(Items listed in a dataset)
-.-.-
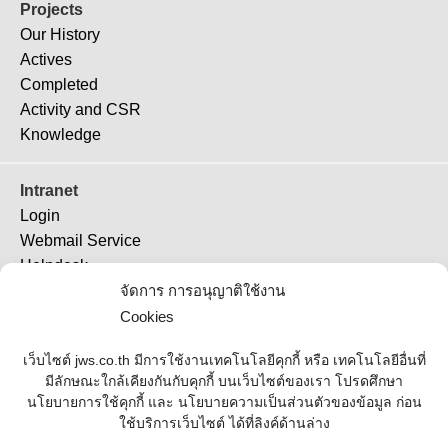
Projects
Our History
Actives
Completed
Activity and CSR
Knowledge
Intranet
Login
Webmail Service
Helpdesk
จัดการ การอนุญาติใช้งาน
TeamViewer 11
TeamViewer (QS)
Cookies
Job Ticket
เว็บไซต์ jws.co.th มีการใช้งานเทคโนโลยีคุกกี้ หรือ เทคโนโลยีอื่นที่
มีลักษณะใกล้เคียงกันกับคุกกี้ บนเว็บไซต์ของเรา โปรดศึกษา
Supplier
นโยบายการใช้คุกกี้ และ นโยบายความเป็นส่วนตัวของข้อมูล ก่อน
ใช้บริการเว็บไซต์ ได้ที่ลิงค์ด้านล่าง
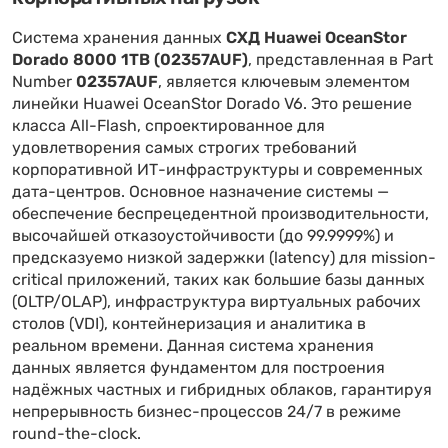
Система хранения данных
СХД Huawei OceanStor
Dorado 8000 1TB (02357AUF)
, представленная в Part
Number
02357AUF
, является ключевым элементом
линейки Huawei OceanStor Dorado V6. Это решение
класса All-Flash, спроектированное для
удовлетворения самых строгих требований
корпоративной ИТ-инфраструктуры и современных
дата-центров. Основное назначение системы —
обеспечение беспрецедентной производительности,
высочайшей отказоустойчивости (до 99.9999%) и
предсказуемо низкой задержки (latency) для mission-
critical приложений, таких как большие базы данных
(OLTP/OLAP), инфраструктура виртуальных рабочих
столов (VDI), контейнеризация и аналитика в
реальном времени. Данная система хранения
данных является фундаментом для построения
надёжных частных и гибридных облаков, гарантируя
непрерывность бизнес-процессов 24/7 в режиме
round-the-clock.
-.-.-
Determine the number of lines in the entries that contain "บไซต", then write that number alone.

__Task answer__:
3